→ TASK PROMPT: Go through the entries below and retype them exactly, omitting each picture.

╭─ MATERIAL FOR THIS TASK

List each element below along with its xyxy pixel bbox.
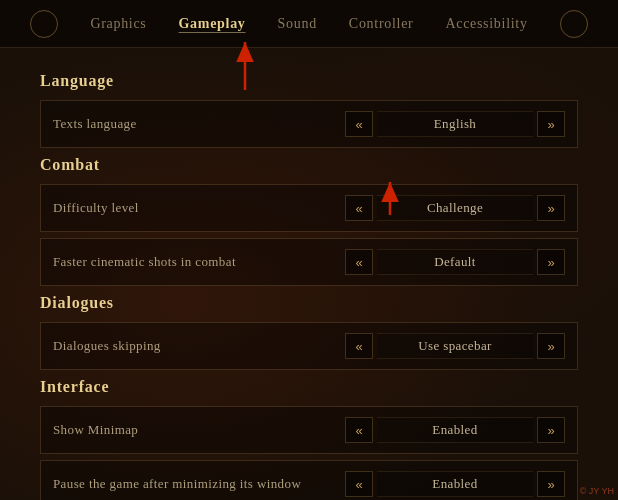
setting-label: Difficulty level: [53, 200, 139, 216]
setting-row: Difficulty level«Challenge»: [40, 184, 578, 232]
section-title-combat: Combat: [40, 156, 578, 174]
next-value-button[interactable]: »: [537, 111, 565, 137]
prev-value-button[interactable]: «: [345, 417, 373, 443]
setting-value: Default: [377, 249, 533, 275]
left-nav-icon[interactable]: [30, 10, 58, 38]
prev-value-button[interactable]: «: [345, 195, 373, 221]
setting-value: Challenge: [377, 195, 533, 221]
setting-row: Dialogues skipping«Use spacebar»: [40, 322, 578, 370]
prev-value-button[interactable]: «: [345, 471, 373, 497]
nav-item-sound[interactable]: Sound: [278, 16, 317, 32]
nav-bar: GraphicsGameplaySoundControllerAccessibi…: [0, 0, 618, 48]
next-value-button[interactable]: »: [537, 333, 565, 359]
right-nav-icon[interactable]: [560, 10, 588, 38]
section-title-language: Language: [40, 72, 578, 90]
next-value-button[interactable]: »: [537, 249, 565, 275]
setting-control: «Enabled»: [345, 417, 565, 443]
setting-value: Use spacebar: [377, 333, 533, 359]
section-title-dialogues: Dialogues: [40, 294, 578, 312]
setting-value: Enabled: [377, 471, 533, 497]
next-value-button[interactable]: »: [537, 417, 565, 443]
setting-value: Enabled: [377, 417, 533, 443]
prev-value-button[interactable]: «: [345, 111, 373, 137]
prev-value-button[interactable]: «: [345, 249, 373, 275]
setting-row: Pause the game after minimizing its wind…: [40, 460, 578, 500]
prev-value-button[interactable]: «: [345, 333, 373, 359]
nav-item-controller[interactable]: Controller: [349, 16, 414, 32]
settings-area: LanguageTexts language«English»CombatDif…: [0, 48, 618, 500]
next-value-button[interactable]: »: [537, 195, 565, 221]
section-title-interface: Interface: [40, 378, 578, 396]
setting-value: English: [377, 111, 533, 137]
nav-item-gameplay[interactable]: Gameplay: [179, 16, 246, 32]
setting-label: Pause the game after minimizing its wind…: [53, 476, 301, 492]
setting-label: Faster cinematic shots in combat: [53, 254, 236, 270]
setting-row: Texts language«English»: [40, 100, 578, 148]
watermark: © JY YH: [580, 486, 614, 496]
setting-control: «Challenge»: [345, 195, 565, 221]
setting-label: Show Minimap: [53, 422, 138, 438]
setting-control: «English»: [345, 111, 565, 137]
setting-control: «Use spacebar»: [345, 333, 565, 359]
nav-item-accessibility[interactable]: Accessibility: [445, 16, 527, 32]
setting-label: Dialogues skipping: [53, 338, 161, 354]
setting-control: «Enabled»: [345, 471, 565, 497]
setting-row: Show Minimap«Enabled»: [40, 406, 578, 454]
next-value-button[interactable]: »: [537, 471, 565, 497]
nav-item-graphics[interactable]: Graphics: [90, 16, 146, 32]
setting-row: Faster cinematic shots in combat«Default…: [40, 238, 578, 286]
setting-label: Texts language: [53, 116, 137, 132]
setting-control: «Default»: [345, 249, 565, 275]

╰─

→ RESULT OF THIS EXERCISE:
List each element below along with its xyxy pixel bbox.
setting-label: Difficulty level: [53, 200, 139, 216]
setting-row: Difficulty level«Challenge»: [40, 184, 578, 232]
section-title-combat: Combat: [40, 156, 578, 174]
next-value-button[interactable]: »: [537, 111, 565, 137]
prev-value-button[interactable]: «: [345, 417, 373, 443]
setting-value: Default: [377, 249, 533, 275]
left-nav-icon[interactable]: [30, 10, 58, 38]
prev-value-button[interactable]: «: [345, 195, 373, 221]
setting-value: Challenge: [377, 195, 533, 221]
setting-row: Dialogues skipping«Use spacebar»: [40, 322, 578, 370]
prev-value-button[interactable]: «: [345, 471, 373, 497]
nav-item-sound[interactable]: Sound: [278, 16, 317, 32]
nav-bar: GraphicsGameplaySoundControllerAccessibi…: [0, 0, 618, 48]
next-value-button[interactable]: »: [537, 333, 565, 359]
right-nav-icon[interactable]: [560, 10, 588, 38]
section-title-language: Language: [40, 72, 578, 90]
next-value-button[interactable]: »: [537, 249, 565, 275]
setting-control: «Enabled»: [345, 417, 565, 443]
setting-value: Use spacebar: [377, 333, 533, 359]
section-title-dialogues: Dialogues: [40, 294, 578, 312]
setting-value: Enabled: [377, 471, 533, 497]
next-value-button[interactable]: »: [537, 417, 565, 443]
setting-value: Enabled: [377, 417, 533, 443]
prev-value-button[interactable]: «: [345, 111, 373, 137]
prev-value-button[interactable]: «: [345, 249, 373, 275]
setting-row: Pause the game after minimizing its wind…: [40, 460, 578, 500]
prev-value-button[interactable]: «: [345, 333, 373, 359]
nav-item-controller[interactable]: Controller: [349, 16, 414, 32]
settings-area: LanguageTexts language«English»CombatDif…: [0, 48, 618, 500]
next-value-button[interactable]: »: [537, 195, 565, 221]
section-title-interface: Interface: [40, 378, 578, 396]
setting-value: English: [377, 111, 533, 137]
nav-item-gameplay[interactable]: Gameplay: [179, 16, 246, 32]
setting-label: Pause the game after minimizing its wind…: [53, 476, 301, 492]
setting-label: Faster cinematic shots in combat: [53, 254, 236, 270]
setting-row: Texts language«English»: [40, 100, 578, 148]
watermark: © JY YH: [580, 486, 614, 496]
setting-control: «Challenge»: [345, 195, 565, 221]
setting-label: Show Minimap: [53, 422, 138, 438]
setting-control: «English»: [345, 111, 565, 137]
setting-control: «Use spacebar»: [345, 333, 565, 359]
nav-item-accessibility[interactable]: Accessibility: [445, 16, 527, 32]
setting-label: Dialogues skipping: [53, 338, 161, 354]
setting-control: «Enabled»: [345, 471, 565, 497]
setting-row: Show Minimap«Enabled»: [40, 406, 578, 454]
next-value-button[interactable]: »: [537, 471, 565, 497]
nav-item-graphics[interactable]: Graphics: [90, 16, 146, 32]
setting-row: Faster cinematic shots in combat«Default…: [40, 238, 578, 286]
setting-label: Texts language: [53, 116, 137, 132]
setting-control: «Default»: [345, 249, 565, 275]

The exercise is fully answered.